LATVIA ACCOMMODATES RUSSIA IN BORDER NEGOTIATIONS.
Publication: Monitor Volume: 3 Issue: 41
Aivars Vovers, Latvia’s chief delegate to the negotiations on a border agreement with Russia, announced yesterday that Latvia agreed to major concessions in the February 24-25 round of talks in Moscow. Riga has dropped the issue of the Abrene district (renamed Pytalovo), annexed to the Russian Federation following the Soviet occupation of Latvia. It has also given up compensation claims on behalf of that district’s expropriated residents, and has renounced the demand to include a reference to the legal validity of the 1920 Russian-Latvian peace treaty in this border agreement. The signing of the agreement is nevertheless far from imminent, because the sides must still work on delimiting the border on topographic maps.

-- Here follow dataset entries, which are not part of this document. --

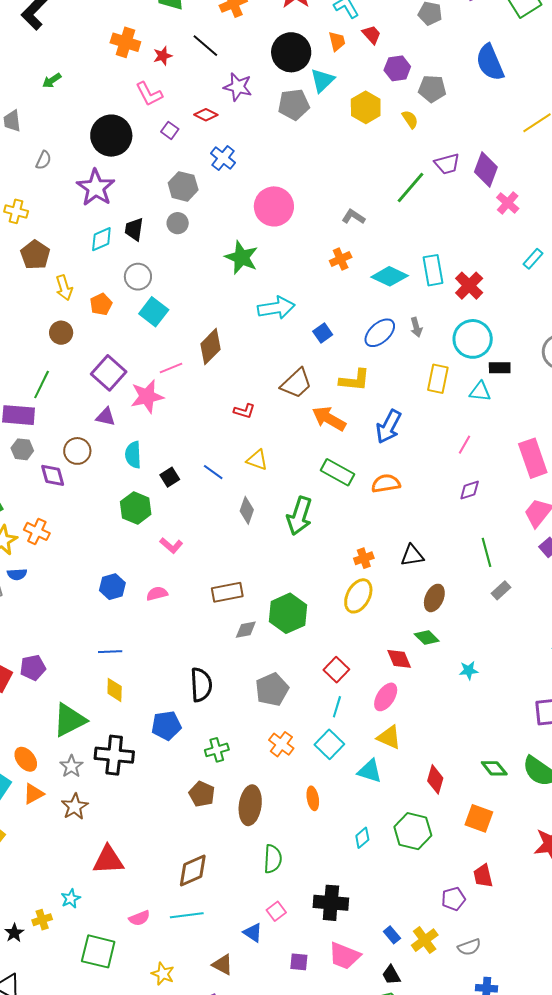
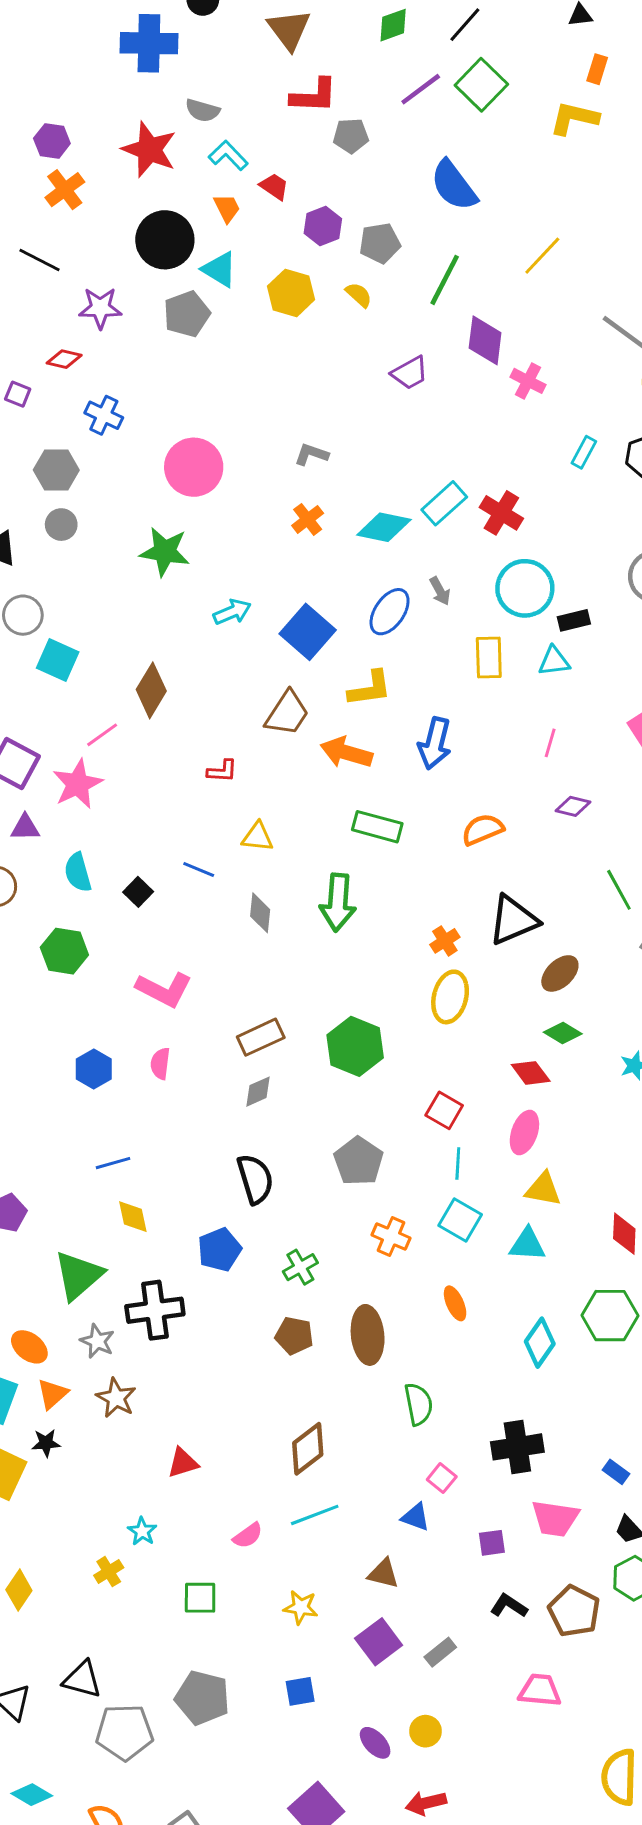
cyan triangle: (322, 80) -> (219, 269), turned -32
purple trapezoid: (447, 164) -> (410, 373), moved
green line: (410, 187) -> (445, 280), moved
cyan rectangle: (433, 270) -> (444, 503), turned 72
cyan arrow: (276, 308) -> (232, 612), size x0.7
blue square: (323, 333) -> (308, 632), size x1.8
orange semicircle: (386, 484) -> (483, 829), moved
purple diamond: (470, 490) -> (573, 806), turned 45
green hexagon: (136, 508) -> (64, 951), moved
pink L-shape: (171, 545) -> (164, 989), size x1.6
black triangle: (412, 555) -> (513, 920), size x1.5
pink semicircle: (157, 594) -> (160, 1063), turned -55
brown ellipse: (434, 598) -> (560, 973), turned 36
gray diamond: (246, 630) -> (258, 1092), moved
cyan diamond: (362, 838) -> (540, 1343), size x1.5
red triangle: (108, 860) -> (183, 1463), size x0.7
black star: (14, 933) -> (46, 1443), moved, turned -30
green square: (98, 951) -> (200, 1598), size x0.7

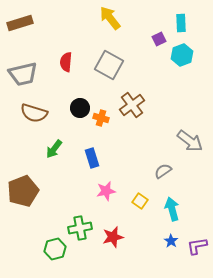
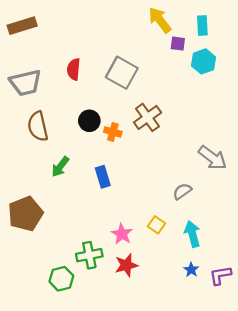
yellow arrow: (110, 18) -> (160, 20), moved
purple square: (159, 39) -> (178, 44), turned 32
brown semicircle: (34, 113) -> (38, 126), turned 60
pink star: (106, 191) -> (122, 234), moved, turned -30

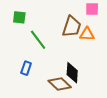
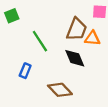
green square: (19, 17) -> (12, 16), moved, turned -32
black diamond: (72, 73) -> (75, 58), moved, turned -30

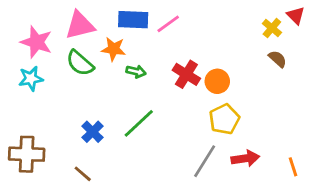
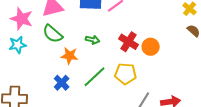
orange star: (114, 49) -> (70, 56), moved
yellow pentagon: (224, 119) -> (126, 74), moved, turned 30

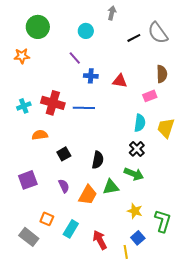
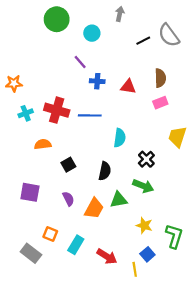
green circle: (38, 27) -> (57, 19), moved
orange star: (22, 56) -> (14, 83), moved
brown semicircle: (162, 74) -> (160, 78), moved
cyan semicircle: (140, 123) -> (120, 138), moved
purple square: (28, 180) -> (30, 192), turned 30
red arrow: (100, 240) -> (107, 256), turned 150

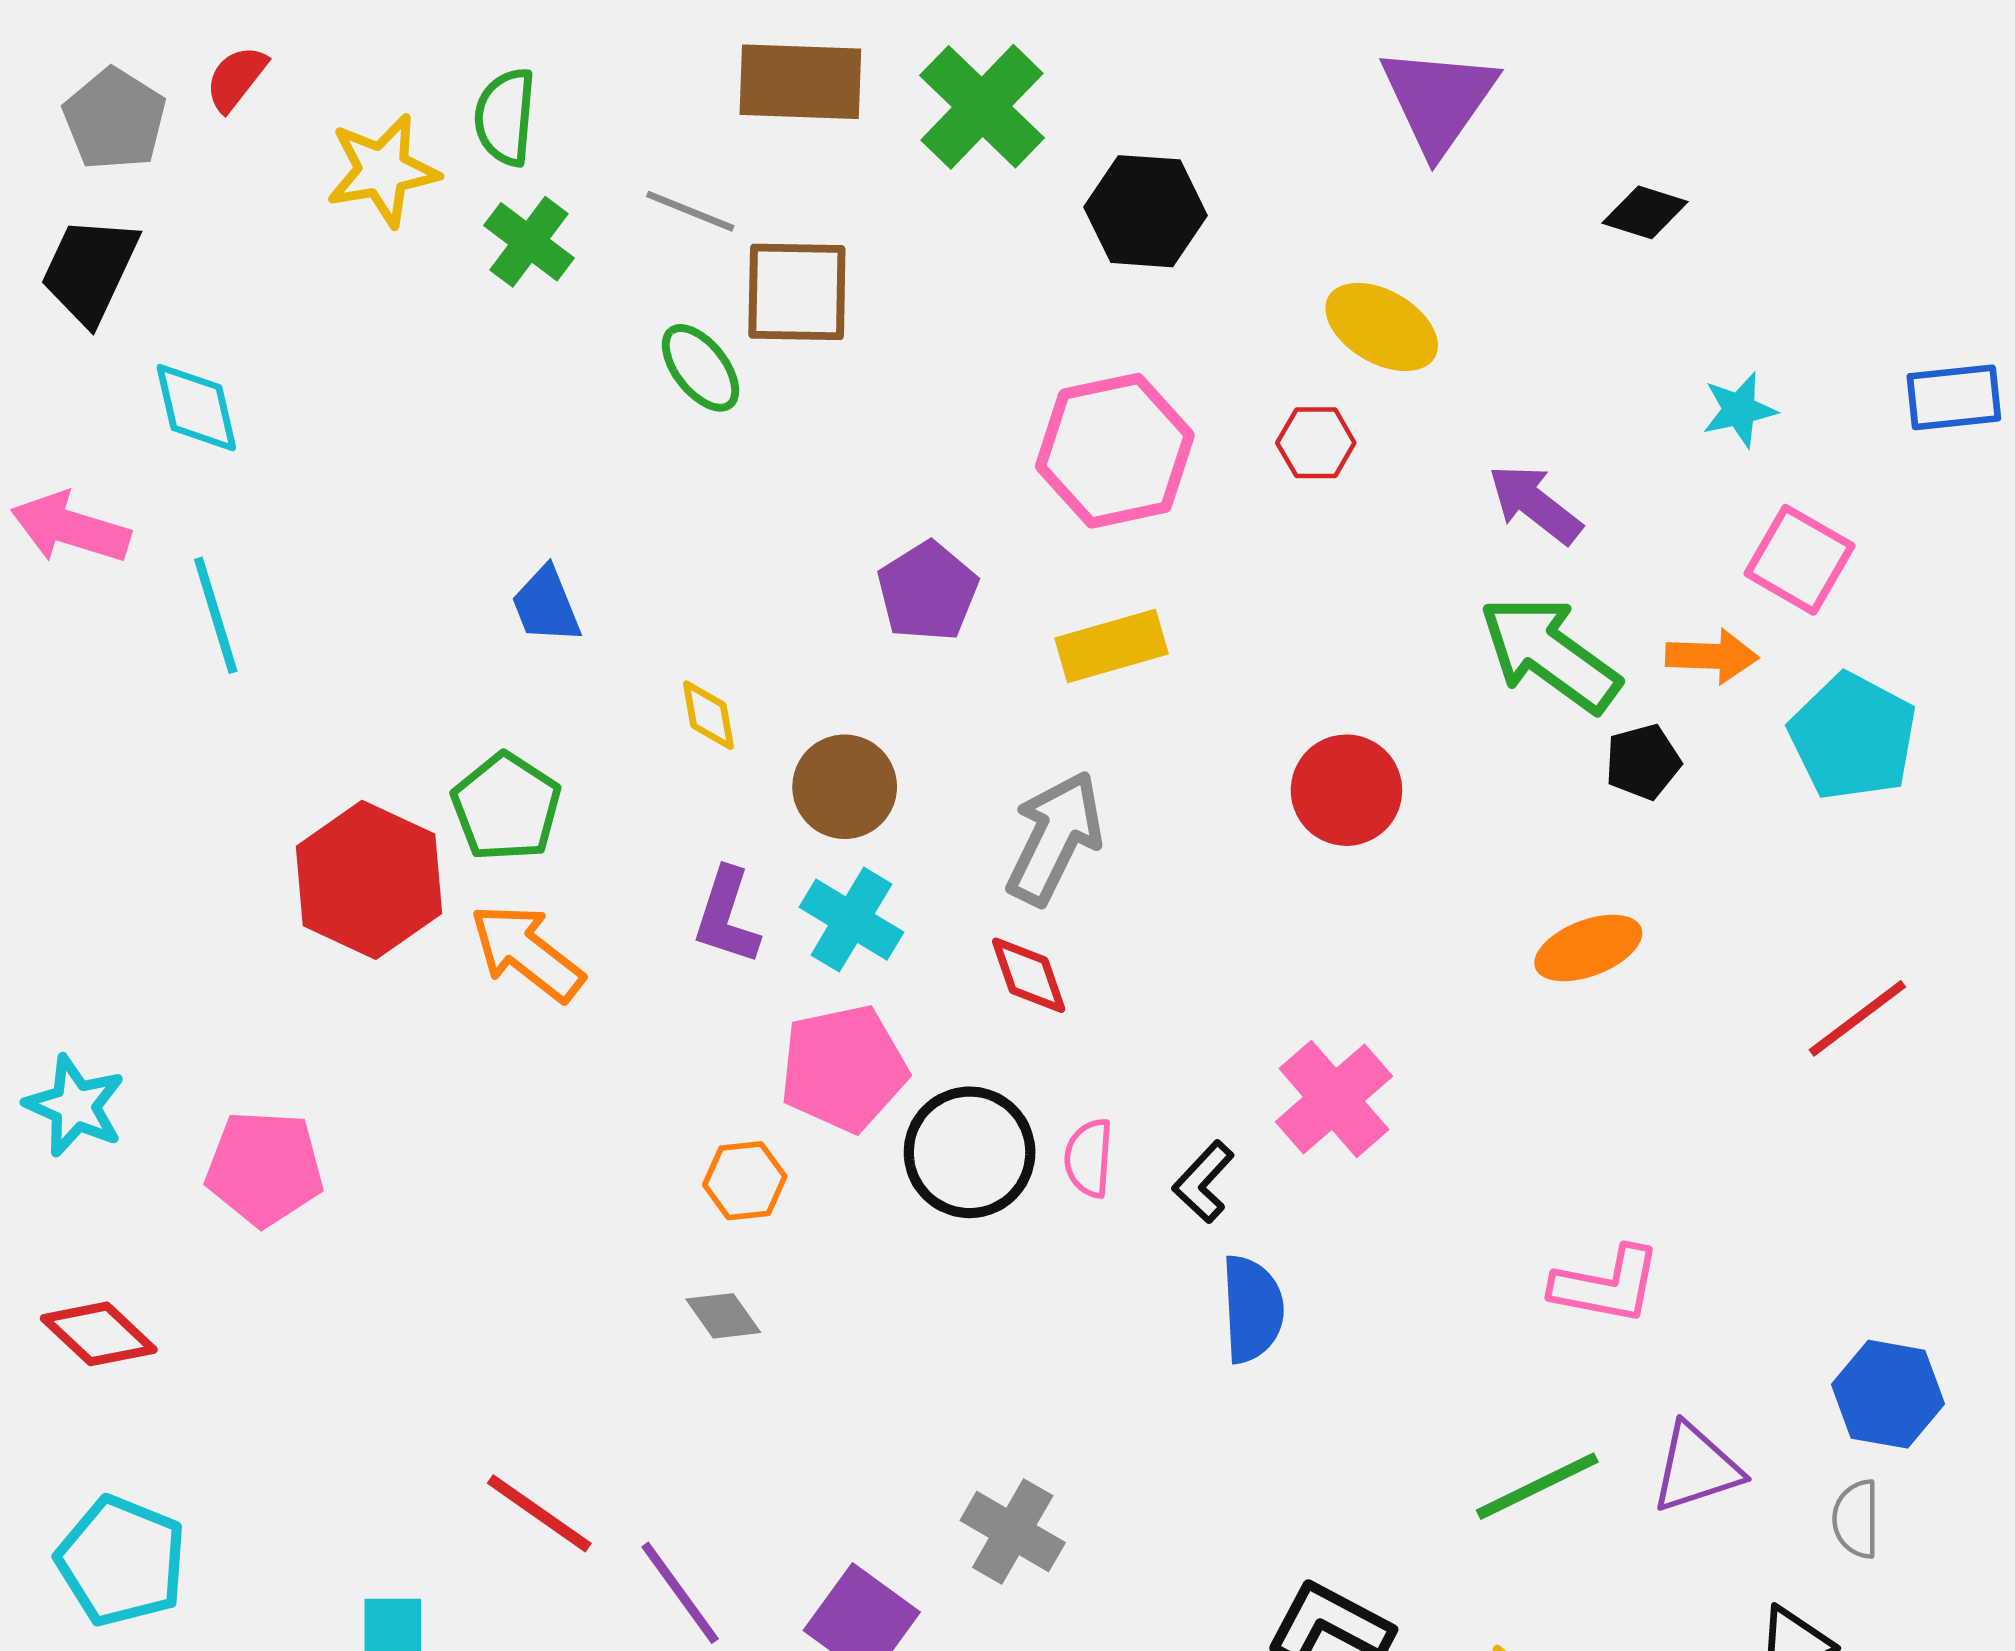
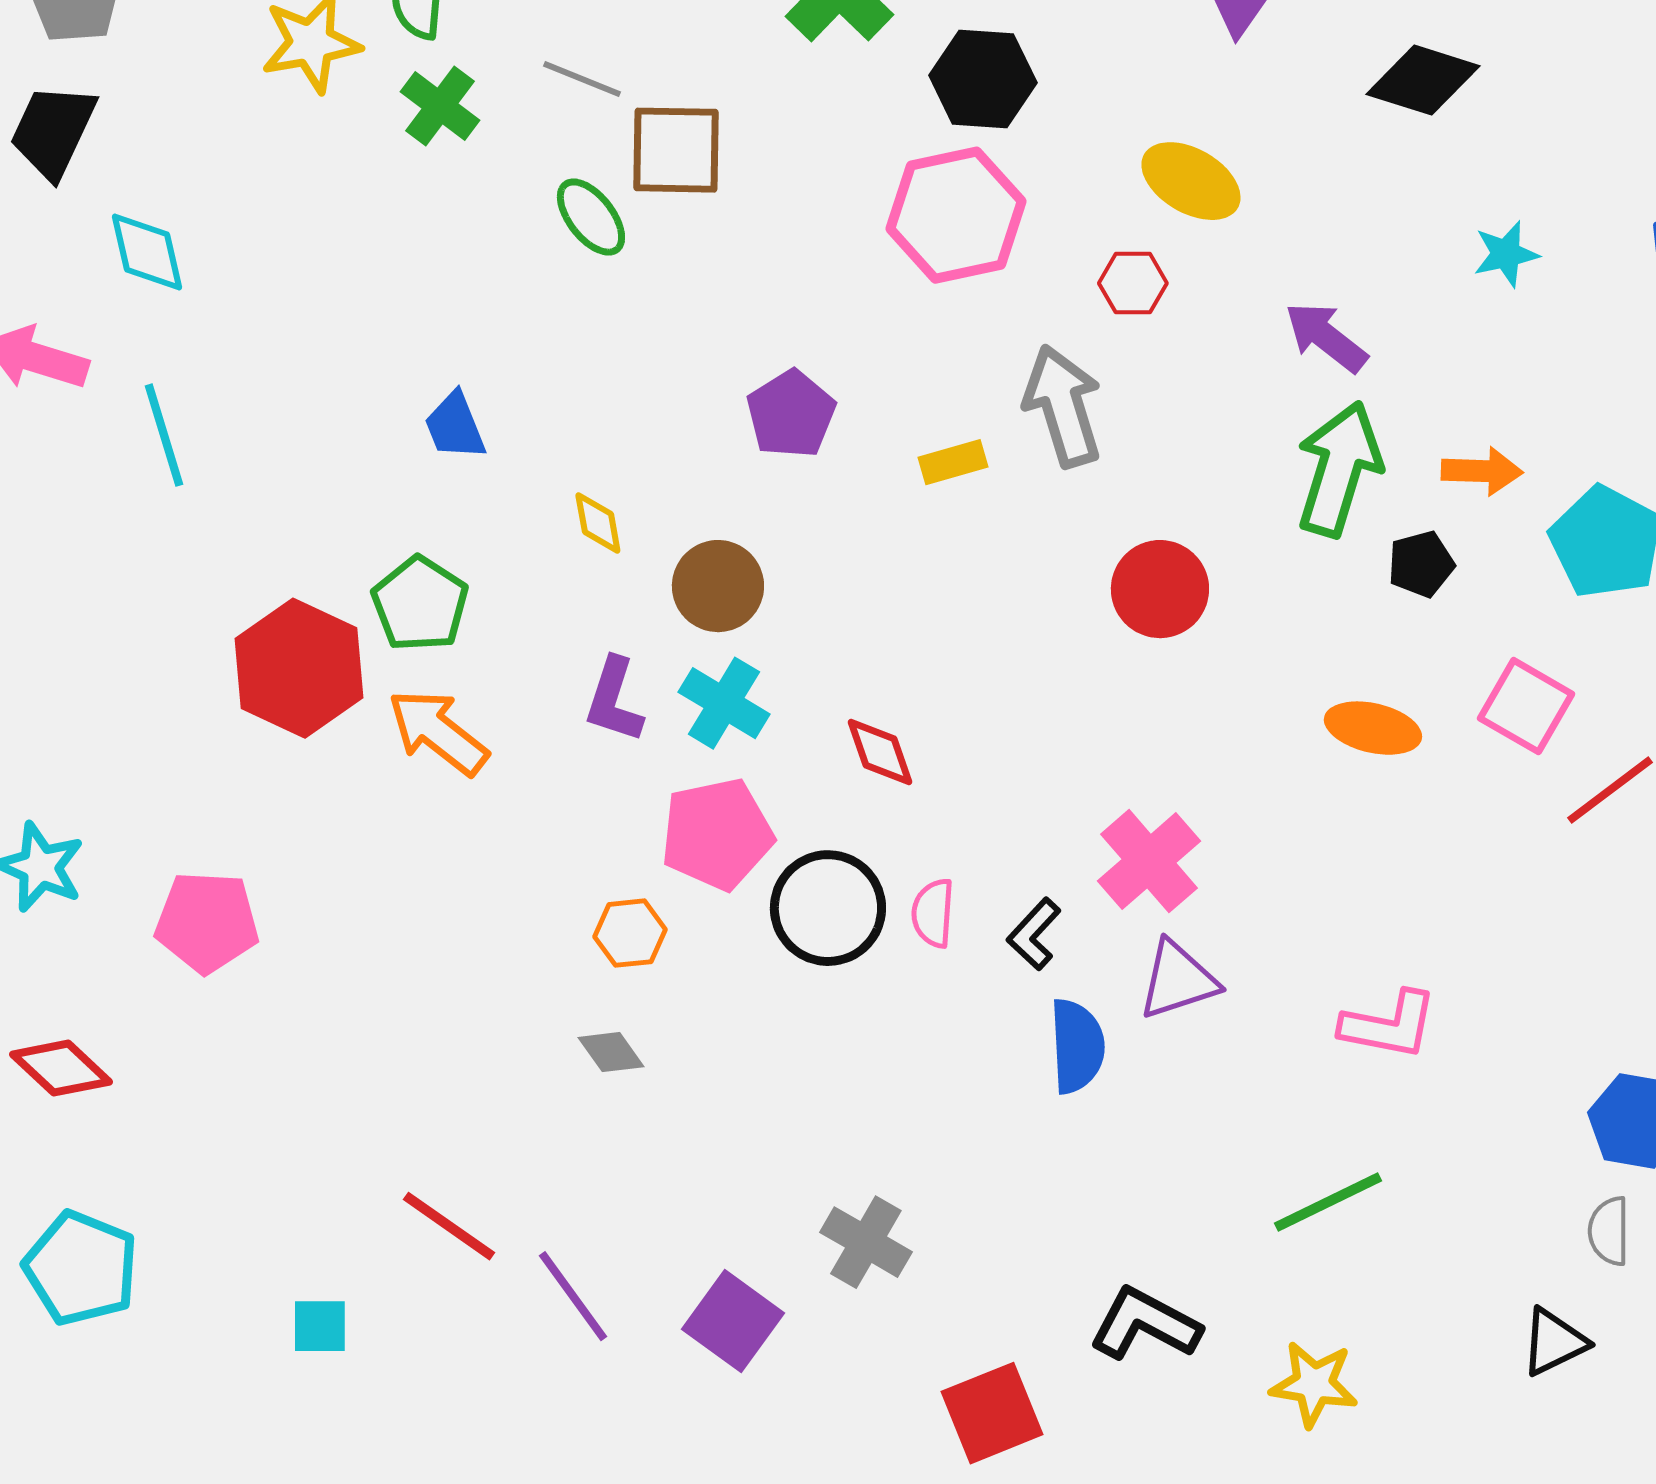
black diamond: (1645, 212) -> (1423, 80), size x1.5
pink hexagon: (1115, 451) -> (956, 215), moved
pink square: (1799, 560) -> (1526, 706), moved
yellow rectangle: (1111, 646) -> (953, 462), size x0.7
green arrow: (1550, 654) -> (1339, 469), turned 71
gray arrow: (1055, 838) -> (1063, 406), moved, turned -43
orange ellipse: (1588, 948) -> (1373, 728), turned 34
purple triangle: (1696, 1468) -> (1178, 980), moved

The Latvian delegation had acted on presidential and Foreign Ministry instructions. The parliament’s Foreign Policy Commission chairman, Indulis Berzins, yesterday termed the concessions realistic and unavoidable, considering Moscow’s intransigence and its tactic of blocking the border negotiations in order to drive a wedge between Latvia and the West. A continuing deadlock in the border negotiations "would play into the hands of those politicians unwilling to see Latvia in the European Union and NATO," Berzins observed. (BNS, February 26)
Latvia’s experience thus far parallels that of Estonia, which agreed to similar concessions last November. In Estonia’s case, Moscow is also dragging out the work on topographic maps in order to delay the signing of the agreement. Moreover, Russia now links the ultimate signing of the agreement to changes in the status of ethnic Russians in Estonia and Latvia. The two Baltic states, while rejecting that linkage, are demonstrating maximum flexibility on the issues directly connected with the border.